Five of the six patients developed headaches initially and one had back pain and bruising before developing more serious other symptoms, he said. One of the women died. Three of the patients are staying in the hospital while two have been discharged, he said.

“These are significant blood clots that are causing these problems,” he said.

Dr. Aaran Maree, chief physician of the vaccines division at J&J, Janssen Pharmaceutical Cos., Told the committee that none of the women had birth control, which has been suggested as a possible association with blood clotting. They all also tested negative for Covid-19.

One of the two patients who recovered was a 26-year-old woman who was described as “overweight but active”, who was not on medication, and had no history of bleeding disorders.

She was hospitalized and discharged with a severe headache a week after receiving the J&J vaccine, but returned to the hospital a week later with abdominal pain and a fast heart rate, he said. Tests showed that she developed thrombocytopenia and CVST.
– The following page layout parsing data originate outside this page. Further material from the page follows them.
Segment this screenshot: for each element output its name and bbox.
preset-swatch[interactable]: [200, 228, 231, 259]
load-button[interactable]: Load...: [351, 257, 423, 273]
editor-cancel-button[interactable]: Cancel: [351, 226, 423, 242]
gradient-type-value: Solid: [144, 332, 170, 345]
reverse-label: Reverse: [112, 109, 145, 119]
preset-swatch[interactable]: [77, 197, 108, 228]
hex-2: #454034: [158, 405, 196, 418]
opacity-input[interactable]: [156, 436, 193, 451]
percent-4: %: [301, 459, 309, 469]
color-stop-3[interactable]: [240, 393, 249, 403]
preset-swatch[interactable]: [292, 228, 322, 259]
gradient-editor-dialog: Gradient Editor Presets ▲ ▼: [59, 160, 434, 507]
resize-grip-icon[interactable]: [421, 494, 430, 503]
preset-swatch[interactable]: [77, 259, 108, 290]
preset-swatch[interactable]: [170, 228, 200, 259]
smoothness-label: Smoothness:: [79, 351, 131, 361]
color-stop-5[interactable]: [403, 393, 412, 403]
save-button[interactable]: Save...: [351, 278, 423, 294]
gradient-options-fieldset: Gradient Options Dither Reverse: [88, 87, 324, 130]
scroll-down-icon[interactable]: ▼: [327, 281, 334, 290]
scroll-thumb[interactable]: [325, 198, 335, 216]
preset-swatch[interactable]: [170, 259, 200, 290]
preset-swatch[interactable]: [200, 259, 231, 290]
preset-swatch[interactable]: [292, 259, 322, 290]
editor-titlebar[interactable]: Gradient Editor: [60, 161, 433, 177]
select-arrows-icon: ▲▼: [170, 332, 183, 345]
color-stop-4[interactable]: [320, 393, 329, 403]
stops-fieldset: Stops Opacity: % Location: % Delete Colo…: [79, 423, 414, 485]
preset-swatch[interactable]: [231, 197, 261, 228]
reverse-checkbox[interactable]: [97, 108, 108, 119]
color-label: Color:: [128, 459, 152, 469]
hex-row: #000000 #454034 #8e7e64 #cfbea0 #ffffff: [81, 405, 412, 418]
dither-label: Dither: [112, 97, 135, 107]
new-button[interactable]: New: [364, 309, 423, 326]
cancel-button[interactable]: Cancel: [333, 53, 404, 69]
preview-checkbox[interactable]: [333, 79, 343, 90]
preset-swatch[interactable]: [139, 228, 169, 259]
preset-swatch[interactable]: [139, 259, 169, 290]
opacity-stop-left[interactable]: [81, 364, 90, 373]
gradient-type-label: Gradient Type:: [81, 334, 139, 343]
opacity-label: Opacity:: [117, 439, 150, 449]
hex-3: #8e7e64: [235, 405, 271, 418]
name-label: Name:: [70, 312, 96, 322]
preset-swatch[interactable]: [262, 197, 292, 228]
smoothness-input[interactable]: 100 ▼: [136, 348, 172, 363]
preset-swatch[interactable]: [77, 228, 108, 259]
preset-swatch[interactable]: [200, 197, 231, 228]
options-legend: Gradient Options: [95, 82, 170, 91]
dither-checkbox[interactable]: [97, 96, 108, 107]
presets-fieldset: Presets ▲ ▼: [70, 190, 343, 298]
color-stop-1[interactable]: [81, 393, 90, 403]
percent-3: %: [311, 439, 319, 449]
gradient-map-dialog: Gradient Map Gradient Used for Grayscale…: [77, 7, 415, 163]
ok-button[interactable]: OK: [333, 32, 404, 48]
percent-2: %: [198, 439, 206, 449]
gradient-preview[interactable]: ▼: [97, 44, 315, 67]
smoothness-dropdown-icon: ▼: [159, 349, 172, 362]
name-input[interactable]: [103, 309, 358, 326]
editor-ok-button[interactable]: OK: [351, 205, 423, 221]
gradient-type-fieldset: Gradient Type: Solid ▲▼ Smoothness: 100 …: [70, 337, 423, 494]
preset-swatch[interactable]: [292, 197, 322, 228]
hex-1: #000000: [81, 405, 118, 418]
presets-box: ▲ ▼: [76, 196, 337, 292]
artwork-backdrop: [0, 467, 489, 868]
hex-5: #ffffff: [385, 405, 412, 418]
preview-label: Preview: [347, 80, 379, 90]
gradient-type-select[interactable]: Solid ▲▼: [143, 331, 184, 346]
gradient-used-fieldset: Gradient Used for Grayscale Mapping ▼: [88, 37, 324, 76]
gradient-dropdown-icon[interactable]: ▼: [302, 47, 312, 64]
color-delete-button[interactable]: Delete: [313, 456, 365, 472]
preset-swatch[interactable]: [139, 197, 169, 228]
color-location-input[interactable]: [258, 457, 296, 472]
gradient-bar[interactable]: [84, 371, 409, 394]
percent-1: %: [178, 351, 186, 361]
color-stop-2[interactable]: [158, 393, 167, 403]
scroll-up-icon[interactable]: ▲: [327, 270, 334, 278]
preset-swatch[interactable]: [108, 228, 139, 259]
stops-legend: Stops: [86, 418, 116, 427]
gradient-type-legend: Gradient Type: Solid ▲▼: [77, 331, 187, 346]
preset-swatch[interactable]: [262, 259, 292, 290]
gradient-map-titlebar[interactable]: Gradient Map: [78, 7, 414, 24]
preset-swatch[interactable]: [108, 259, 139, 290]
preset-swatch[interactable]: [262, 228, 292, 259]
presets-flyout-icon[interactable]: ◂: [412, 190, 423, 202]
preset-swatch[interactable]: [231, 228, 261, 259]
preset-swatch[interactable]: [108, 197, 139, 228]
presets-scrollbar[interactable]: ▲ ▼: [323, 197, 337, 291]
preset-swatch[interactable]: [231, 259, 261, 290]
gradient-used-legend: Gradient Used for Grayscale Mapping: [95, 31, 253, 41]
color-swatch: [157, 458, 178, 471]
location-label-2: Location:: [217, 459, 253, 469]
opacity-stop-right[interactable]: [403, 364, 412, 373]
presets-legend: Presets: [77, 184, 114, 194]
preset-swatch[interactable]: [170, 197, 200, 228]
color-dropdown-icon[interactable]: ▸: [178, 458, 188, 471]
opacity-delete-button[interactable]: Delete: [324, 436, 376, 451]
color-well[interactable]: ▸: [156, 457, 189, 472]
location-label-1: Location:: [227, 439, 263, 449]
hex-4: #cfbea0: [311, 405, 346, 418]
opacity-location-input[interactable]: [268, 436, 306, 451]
A 48-year-old woman with an “unremarkable medical history” was admitted to the hospital after three days with malaise and abdominal pain. She developed severe thrombocytopenia and CVST which, despite treatment with the blood-thinning heparin, progressed to a hemorrhagic stroke. She received the J&J vaccine two weeks before symptoms began and is still critically ill, according to the latest report.